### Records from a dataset
▼
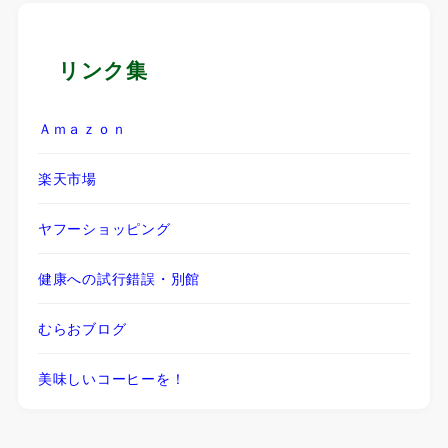
リンク集
Ａｍａｚｏｎ
楽天市場
ヤフーショッピング
健康への試行錯誤・別館
むらおブログ
美味しいコーヒーを！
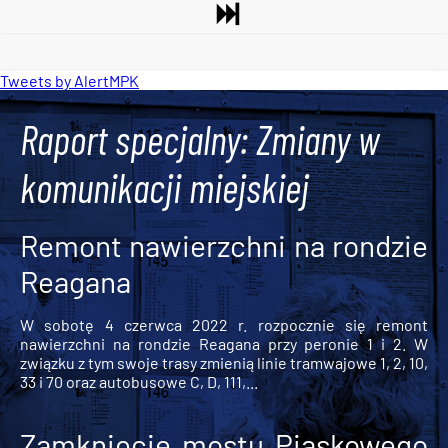
Tweets by AlertMPK
Raport specjalny: Zmiany w
komunikacji miejskiej
Remont nawierzchni na rondzie
Reagana
W sobotę 4 czerwca 2022 r. rozpocznie się remont
nawierzchni na rondzie Reagana przy peronie 1 i 2. W
związku z tym swoje trasy zmienią linie tramwajowe 1, 2, 10,
33 i 70 oraz autobusowe C, D, 111,...
Zamknięcie mostu Piaskowego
▲
### WHAT THE EXERCISE ASKS
In the entries above, find each line that has the word "nawierzchni". Copy it.

### RESULT
Remont nawierzchni na rondzie
nawierzchni na rondzie Reagana przy peronie 1 i 2. W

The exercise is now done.